Alright, I'm on a rant today. Here's the subject of my current rant. http://searchexchange.techtarget.com/originalContent/0,289142,sid43_gci1043858,00.html?track=NL-368&ad=501419
I guess part of the problem here is that the author of this article chose to quote a non-Microsoft employee. Ok - let's be fair; it's probably not the easiest thing in the world to get an official quote from Microsoft, but I think it would be nice to verify the information you gather.
So what's my big problem with this article? Well, 2 things come to mind. Let's take a look at the article a little closer, shall we?
First, Microsoft rules out a new Exchange data store. Whooooaaaaa! Stop the presses! Whaddya mean? Hasn't the plan always been to put Exchange on a SQL database? To be honest, I don't understand what the added benefits would be. SQL replication or log shipping? Maybe, but there is no guarantee those features would even be enabled or supported. SQL would have to be re-written to be optimized for e-mail (not a trivial thing here), and I suspect it would take a couple of iterations to make it work optimally. Part two of this conversation is: Why does everyone think that JET (EASE) is so bad? Possibly part of the misconception comes from everyone associating JET with Access, which does in fact use a Jet database, but it is based on the Jet Red version. Exchange 4.0 and 5.0 used Jet, but it was Jet Blue. There is no comparison between Jet Red and Jet Blue - they are so totally different it isn't even funny. Exchange 5.5 used yet another revision of Jet, referred to as ESE (Extensible Storage Engine), ESE97 to be exact. It has been optimized for Exchange, and works pretty darn well. Ok - this perhaps wasn't always the case, as Exchange 5.5 was more prone to corruption, but with ESE98 (the version that Exchange 2000 and 2003 uses), this is much less of an issue. Plus, you have to remember that 99.9% of the time (a figure I made up on the spot of course), corruption is caused by hardware issues, such as bad memory, or a failing RAID controller. Corruption in the stores that is actually caused by Exchange is much less common. Exchange 2003 SP1 even has a new feature called ECC (Error Correcting Code) Checksum, which is designed to further prevent potential problems by automatically correcting certain errors.
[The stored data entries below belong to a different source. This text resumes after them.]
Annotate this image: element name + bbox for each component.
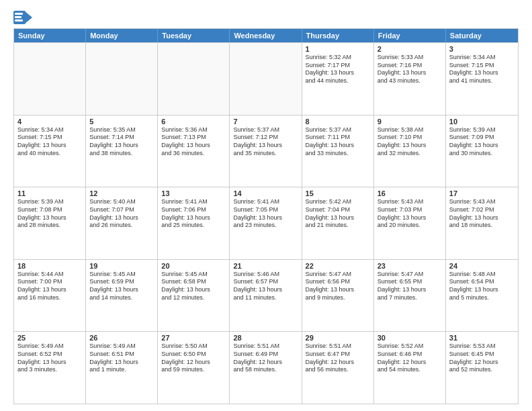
day-info: Sunrise: 5:44 AM Sunset: 7:00 PM Dayligh… — [17, 271, 82, 302]
day-info: Sunrise: 5:39 AM Sunset: 7:08 PM Dayligh… — [17, 198, 82, 230]
day-number: 20 — [161, 262, 226, 270]
day-number: 11 — [17, 189, 82, 197]
day-info: Sunrise: 5:50 AM Sunset: 6:50 PM Dayligh… — [161, 342, 226, 374]
day-cell-3: 3Sunrise: 5:34 AM Sunset: 7:15 PM Daylig… — [446, 43, 518, 115]
day-number: 27 — [161, 334, 226, 342]
day-info: Sunrise: 5:35 AM Sunset: 7:14 PM Dayligh… — [89, 126, 154, 158]
day-info: Sunrise: 5:40 AM Sunset: 7:07 PM Dayligh… — [89, 198, 154, 230]
day-cell-12: 12Sunrise: 5:40 AM Sunset: 7:07 PM Dayli… — [86, 187, 158, 259]
calendar-row-3: 11Sunrise: 5:39 AM Sunset: 7:08 PM Dayli… — [14, 187, 518, 259]
svg-marker-1 — [24, 11, 32, 24]
day-info: Sunrise: 5:43 AM Sunset: 7:02 PM Dayligh… — [449, 198, 515, 230]
day-info: Sunrise: 5:39 AM Sunset: 7:09 PM Dayligh… — [449, 126, 515, 158]
day-info: Sunrise: 5:41 AM Sunset: 7:06 PM Dayligh… — [161, 198, 226, 230]
day-info: Sunrise: 5:33 AM Sunset: 7:16 PM Dayligh… — [378, 54, 442, 85]
day-cell-19: 19Sunrise: 5:45 AM Sunset: 6:59 PM Dayli… — [86, 260, 158, 332]
day-number: 24 — [449, 262, 515, 270]
day-info: Sunrise: 5:47 AM Sunset: 6:56 PM Dayligh… — [306, 271, 370, 302]
header-cell-tuesday: Tuesday — [158, 29, 230, 42]
calendar-body: 1Sunrise: 5:32 AM Sunset: 7:17 PM Daylig… — [14, 42, 518, 404]
day-info: Sunrise: 5:48 AM Sunset: 6:54 PM Dayligh… — [449, 271, 515, 302]
day-cell-15: 15Sunrise: 5:42 AM Sunset: 7:04 PM Dayli… — [302, 187, 374, 259]
calendar-row-4: 18Sunrise: 5:44 AM Sunset: 7:00 PM Dayli… — [14, 259, 518, 332]
day-number: 23 — [378, 262, 442, 270]
day-number: 29 — [306, 334, 370, 342]
day-info: Sunrise: 5:42 AM Sunset: 7:04 PM Dayligh… — [306, 198, 370, 230]
svg-rect-3 — [15, 16, 21, 18]
day-cell-10: 10Sunrise: 5:39 AM Sunset: 7:09 PM Dayli… — [446, 116, 518, 187]
day-cell-18: 18Sunrise: 5:44 AM Sunset: 7:00 PM Dayli… — [14, 260, 86, 332]
day-cell-16: 16Sunrise: 5:43 AM Sunset: 7:03 PM Dayli… — [374, 187, 446, 259]
day-info: Sunrise: 5:32 AM Sunset: 7:17 PM Dayligh… — [306, 54, 370, 85]
day-number: 2 — [378, 45, 442, 53]
header-cell-saturday: Saturday — [446, 29, 518, 42]
page: SundayMondayTuesdayWednesdayThursdayFrid… — [0, 0, 532, 411]
logo — [13, 11, 34, 24]
day-cell-30: 30Sunrise: 5:52 AM Sunset: 6:46 PM Dayli… — [374, 332, 446, 404]
header-cell-wednesday: Wednesday — [230, 29, 302, 42]
day-number: 8 — [306, 118, 370, 126]
calendar: SundayMondayTuesdayWednesdayThursdayFrid… — [13, 28, 519, 404]
empty-cell — [230, 43, 302, 115]
day-number: 18 — [17, 262, 82, 270]
day-number: 31 — [449, 334, 515, 342]
day-number: 25 — [17, 334, 82, 342]
day-info: Sunrise: 5:51 AM Sunset: 6:47 PM Dayligh… — [306, 342, 370, 374]
day-number: 1 — [306, 45, 370, 53]
day-cell-22: 22Sunrise: 5:47 AM Sunset: 6:56 PM Dayli… — [302, 260, 374, 332]
day-cell-27: 27Sunrise: 5:50 AM Sunset: 6:50 PM Dayli… — [158, 332, 230, 404]
calendar-row-1: 1Sunrise: 5:32 AM Sunset: 7:17 PM Daylig… — [14, 42, 518, 115]
day-cell-21: 21Sunrise: 5:46 AM Sunset: 6:57 PM Dayli… — [230, 260, 302, 332]
day-cell-9: 9Sunrise: 5:38 AM Sunset: 7:10 PM Daylig… — [374, 116, 446, 187]
day-info: Sunrise: 5:45 AM Sunset: 6:59 PM Dayligh… — [89, 271, 154, 302]
day-number: 15 — [306, 189, 370, 197]
day-number: 9 — [378, 118, 442, 126]
day-cell-25: 25Sunrise: 5:49 AM Sunset: 6:52 PM Dayli… — [14, 332, 86, 404]
day-info: Sunrise: 5:37 AM Sunset: 7:11 PM Dayligh… — [306, 126, 370, 158]
day-cell-8: 8Sunrise: 5:37 AM Sunset: 7:11 PM Daylig… — [302, 116, 374, 187]
day-info: Sunrise: 5:38 AM Sunset: 7:10 PM Dayligh… — [378, 126, 442, 158]
day-info: Sunrise: 5:45 AM Sunset: 6:58 PM Dayligh… — [161, 271, 226, 302]
day-number: 21 — [233, 262, 298, 270]
svg-rect-4 — [15, 19, 23, 21]
day-info: Sunrise: 5:37 AM Sunset: 7:12 PM Dayligh… — [233, 126, 298, 158]
empty-cell — [14, 43, 86, 115]
header-cell-thursday: Thursday — [302, 29, 374, 42]
day-cell-14: 14Sunrise: 5:41 AM Sunset: 7:05 PM Dayli… — [230, 187, 302, 259]
day-info: Sunrise: 5:34 AM Sunset: 7:15 PM Dayligh… — [449, 54, 515, 85]
day-info: Sunrise: 5:49 AM Sunset: 6:52 PM Dayligh… — [17, 342, 82, 374]
day-number: 17 — [449, 189, 515, 197]
day-info: Sunrise: 5:53 AM Sunset: 6:45 PM Dayligh… — [449, 342, 515, 374]
day-cell-7: 7Sunrise: 5:37 AM Sunset: 7:12 PM Daylig… — [230, 116, 302, 187]
day-cell-1: 1Sunrise: 5:32 AM Sunset: 7:17 PM Daylig… — [302, 43, 374, 115]
day-number: 6 — [161, 118, 226, 126]
day-number: 12 — [89, 189, 154, 197]
day-info: Sunrise: 5:49 AM Sunset: 6:51 PM Dayligh… — [89, 342, 154, 374]
day-number: 22 — [306, 262, 370, 270]
day-cell-31: 31Sunrise: 5:53 AM Sunset: 6:45 PM Dayli… — [446, 332, 518, 404]
day-cell-4: 4Sunrise: 5:34 AM Sunset: 7:15 PM Daylig… — [14, 116, 86, 187]
day-cell-13: 13Sunrise: 5:41 AM Sunset: 7:06 PM Dayli… — [158, 187, 230, 259]
day-number: 28 — [233, 334, 298, 342]
day-cell-26: 26Sunrise: 5:49 AM Sunset: 6:51 PM Dayli… — [86, 332, 158, 404]
day-info: Sunrise: 5:46 AM Sunset: 6:57 PM Dayligh… — [233, 271, 298, 302]
calendar-header: SundayMondayTuesdayWednesdayThursdayFrid… — [14, 29, 518, 42]
day-number: 30 — [378, 334, 442, 342]
day-cell-11: 11Sunrise: 5:39 AM Sunset: 7:08 PM Dayli… — [14, 187, 86, 259]
day-cell-5: 5Sunrise: 5:35 AM Sunset: 7:14 PM Daylig… — [86, 116, 158, 187]
header — [13, 11, 519, 24]
day-info: Sunrise: 5:51 AM Sunset: 6:49 PM Dayligh… — [233, 342, 298, 374]
day-cell-28: 28Sunrise: 5:51 AM Sunset: 6:49 PM Dayli… — [230, 332, 302, 404]
header-cell-friday: Friday — [374, 29, 446, 42]
header-cell-monday: Monday — [86, 29, 158, 42]
day-number: 16 — [378, 189, 442, 197]
day-info: Sunrise: 5:34 AM Sunset: 7:15 PM Dayligh… — [17, 126, 82, 158]
svg-rect-2 — [15, 13, 23, 15]
day-number: 14 — [233, 189, 298, 197]
day-cell-20: 20Sunrise: 5:45 AM Sunset: 6:58 PM Dayli… — [158, 260, 230, 332]
day-info: Sunrise: 5:52 AM Sunset: 6:46 PM Dayligh… — [378, 342, 442, 374]
day-info: Sunrise: 5:43 AM Sunset: 7:03 PM Dayligh… — [378, 198, 442, 230]
empty-cell — [86, 43, 158, 115]
day-info: Sunrise: 5:47 AM Sunset: 6:55 PM Dayligh… — [378, 271, 442, 302]
day-info: Sunrise: 5:41 AM Sunset: 7:05 PM Dayligh… — [233, 198, 298, 230]
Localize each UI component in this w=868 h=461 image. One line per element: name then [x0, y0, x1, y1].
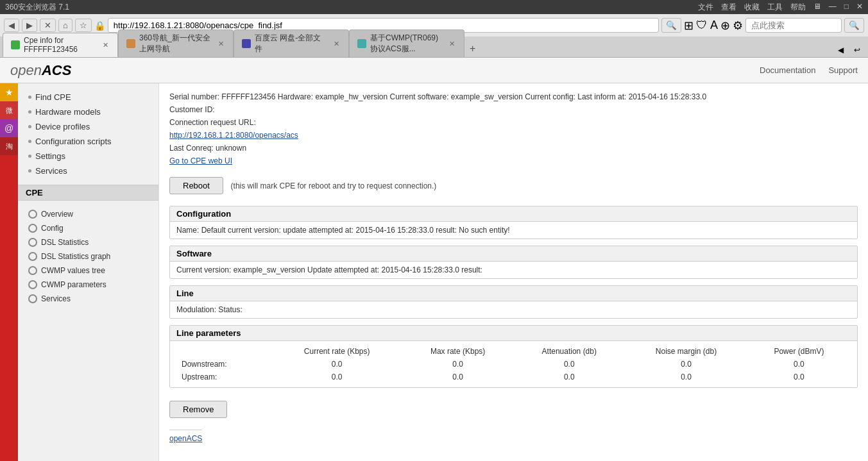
nav-bookmark-button[interactable]: ☆ [75, 19, 92, 32]
sidebar-item-settings[interactable]: Settings [18, 149, 158, 163]
search-input[interactable] [745, 18, 842, 33]
col-header-power: Power (dBmV) [747, 345, 851, 358]
search-go-button[interactable]: 🔍 [844, 18, 864, 33]
sidebar-item-config-scripts[interactable]: Configuration scripts [18, 134, 158, 149]
sidebar-item-cwmp-parameters[interactable]: CWMP parameters [18, 278, 158, 292]
sidebar: Find CPE Hardware models Device profiles… [18, 83, 159, 461]
nav-back-button[interactable]: ◀ [4, 19, 19, 32]
downstream-current-rate: 0.0 [271, 358, 402, 371]
tab-3-close[interactable]: ✕ [448, 40, 456, 48]
line-parameters-header: Line parameters [170, 326, 857, 341]
menu-file[interactable]: 文件 [698, 2, 713, 13]
nav-forward-button[interactable]: ▶ [22, 19, 37, 32]
gear-icon-dsl-stats-graph [28, 252, 37, 261]
connection-url-link[interactable]: http://192.168.1.21:8080/openacs/acs [169, 131, 298, 140]
reboot-note: (this will mark CPE for reboot and try t… [231, 181, 437, 190]
quick-item-shop[interactable]: 淘 [0, 137, 18, 155]
menu-favorites[interactable]: 收藏 [744, 2, 760, 13]
sidebar-cwmp-parameters-label: CWMP parameters [41, 280, 106, 289]
address-go-button[interactable]: 🔍 [661, 18, 681, 33]
tab-history-button[interactable]: ↩ [849, 43, 865, 57]
configuration-header: Configuration [170, 206, 857, 222]
sidebar-cpe-header: CPE [18, 185, 158, 201]
sidebar-item-dsl-statistics[interactable]: DSL Statistics [18, 235, 158, 249]
tab-0[interactable]: Cpe info for FFFFFF123456 ✕ [3, 33, 118, 57]
dot-icon [28, 169, 31, 172]
footer-link[interactable]: openACS [169, 430, 202, 443]
tab-1[interactable]: 360导航_新一代安全上网导航 ✕ [118, 29, 234, 57]
nav-home-button[interactable]: ⌂ [58, 19, 72, 32]
sidebar-item-services-top[interactable]: Services [18, 163, 158, 178]
dot-icon [28, 96, 31, 99]
go-to-cpe-link[interactable]: Go to CPE web UI [169, 156, 232, 165]
configuration-content: Name: Default current version: update at… [170, 222, 857, 239]
shield-icon[interactable]: 🛡 [696, 19, 708, 33]
upstream-current-rate: 0.0 [271, 371, 402, 383]
logo-acs: ACS [42, 62, 71, 78]
configuration-section: Configuration Name: Default current vers… [169, 206, 858, 239]
sidebar-top-section: Find CPE Hardware models Device profiles… [18, 83, 158, 185]
quick-item-star[interactable]: ★ [0, 83, 18, 101]
downstream-power: 0.0 [747, 358, 851, 371]
minimize-button[interactable]: — [829, 2, 837, 13]
line-params-table: Current rate (Kbps) Max rate (Kbps) Atte… [176, 345, 851, 383]
tabs-bar: Cpe info for FFFFFF123456 ✕ 360导航_新一代安全上… [0, 37, 868, 58]
sidebar-item-overview[interactable]: Overview [18, 207, 158, 221]
tab-3-label: 基于CWMP(TR069)协议ACS服... [370, 33, 444, 54]
header-links: Documentation Support [760, 65, 858, 75]
documentation-link[interactable]: Documentation [760, 65, 815, 75]
tab-0-icon [11, 40, 20, 49]
settings-icon[interactable]: ⚙ [733, 19, 743, 33]
reboot-button[interactable]: Reboot [169, 177, 223, 194]
customer-id-line: Customer ID: [169, 104, 858, 115]
sidebar-item-dsl-statistics-graph[interactable]: DSL Statistics graph [18, 249, 158, 264]
tab-3[interactable]: 基于CWMP(TR069)协议ACS服... ✕ [349, 29, 464, 57]
menu-view[interactable]: 查看 [721, 2, 736, 13]
quick-item-mail[interactable]: @ [0, 119, 18, 137]
upstream-noise-margin: 0.0 [625, 371, 747, 383]
support-link[interactable]: Support [828, 65, 858, 75]
tab-2-label: 百度云 网盘-全部文件 [255, 33, 328, 54]
table-row-downstream: Downstream: 0.0 0.0 0.0 0.0 0.0 [176, 358, 851, 371]
quick-item-weibo[interactable]: 微 [0, 101, 18, 119]
menu-help[interactable]: 帮助 [790, 2, 806, 13]
sidebar-item-device-profiles[interactable]: Device profiles [18, 119, 158, 134]
dot-icon [28, 110, 31, 113]
titlebar-right: 文件 查看 收藏 工具 帮助 🖥 — □ ✕ [698, 2, 863, 13]
nav-close-button[interactable]: ✕ [40, 19, 56, 32]
remove-button[interactable]: Remove [169, 401, 227, 418]
sidebar-item-cwmp-values-tree[interactable]: CWMP values tree [18, 264, 158, 278]
close-button[interactable]: ✕ [856, 2, 863, 13]
tab-2[interactable]: 百度云 网盘-全部文件 ✕ [234, 29, 349, 57]
sidebar-item-hardware-models[interactable]: Hardware models [18, 105, 158, 119]
tab-0-label: Cpe info for FFFFFF123456 [24, 36, 98, 54]
grid-icon[interactable]: ⊞ [684, 19, 694, 33]
tab-prev-button[interactable]: ◀ [833, 43, 849, 57]
menu-tools[interactable]: 工具 [767, 2, 783, 13]
line-parameters-section: Line parameters Current rate (Kbps) Max … [169, 325, 858, 388]
left-sidebar-wrapper: ★ 微 @ 淘 Find CPE Hardware models Device … [0, 83, 868, 461]
software-header: Software [170, 246, 857, 262]
dot-icon [28, 125, 31, 128]
reboot-row: Reboot (this will mark CPE for reboot an… [169, 172, 858, 199]
maximize-button[interactable]: □ [844, 2, 849, 13]
translate-icon[interactable]: A [710, 19, 718, 33]
sidebar-device-profiles-label: Device profiles [35, 122, 90, 131]
sidebar-item-config[interactable]: Config [18, 221, 158, 235]
sidebar-item-services-cpe[interactable]: Services [18, 292, 158, 306]
downstream-label: Downstream: [176, 358, 271, 371]
ext-icon[interactable]: ⊕ [720, 19, 730, 33]
sidebar-services-top-label: Services [35, 166, 67, 176]
tab-0-close[interactable]: ✕ [101, 41, 110, 49]
downstream-max-rate: 0.0 [402, 358, 514, 371]
sidebar-hardware-models-label: Hardware models [35, 107, 101, 117]
sidebar-item-find-cpe[interactable]: Find CPE [18, 90, 158, 105]
connection-url-value: http://192.168.1.21:8080/openacs/acs [169, 130, 858, 141]
sidebar-cwmp-values-tree-label: CWMP values tree [41, 266, 105, 275]
col-header-label [176, 345, 271, 358]
tab-add-button[interactable]: + [464, 40, 481, 57]
gear-icon-cwmp-tree [28, 266, 37, 275]
tab-2-close[interactable]: ✕ [332, 40, 341, 48]
sidebar-settings-label: Settings [35, 151, 65, 161]
tab-1-close[interactable]: ✕ [217, 40, 225, 48]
OK - second problem I have with the article is the misinformation presented by Brien Posey, based on the following:
Exchange Server 2003 Enterprise Edition is designed for up to 38 GB, although performance takes a hit when you go beyond that, he said. But Microsoft has let IT administrators run a lot of parallel information stores to compensate.
I guess I must have missed the bus on this one, because I have never seen or heard anything like this. Others I know have commented similarly, but this is just flat out wrong. Exchange is designed to scale into the Terabytes, should an administrator so desire. Of course, the server hosting such a store would have to be properly sized, but that's another story. The only recommendation I have ever come across for database sizing indicate that you should size your databases based on your restore window. In other words, if you have SLA's that dictate your restore time can take no longer than 6 hours, then you need to size your databases to meet that SLA. That of course depends a lot on the backup hardware (DLT, SDLT, LTO, backup to disk, snapshot, etc.) and also to some degree depends on the software used to back up the information stores. BackupExec, for instance, will probably be able to have a higher throughput than say, NTBackup, which is built-in to Windows.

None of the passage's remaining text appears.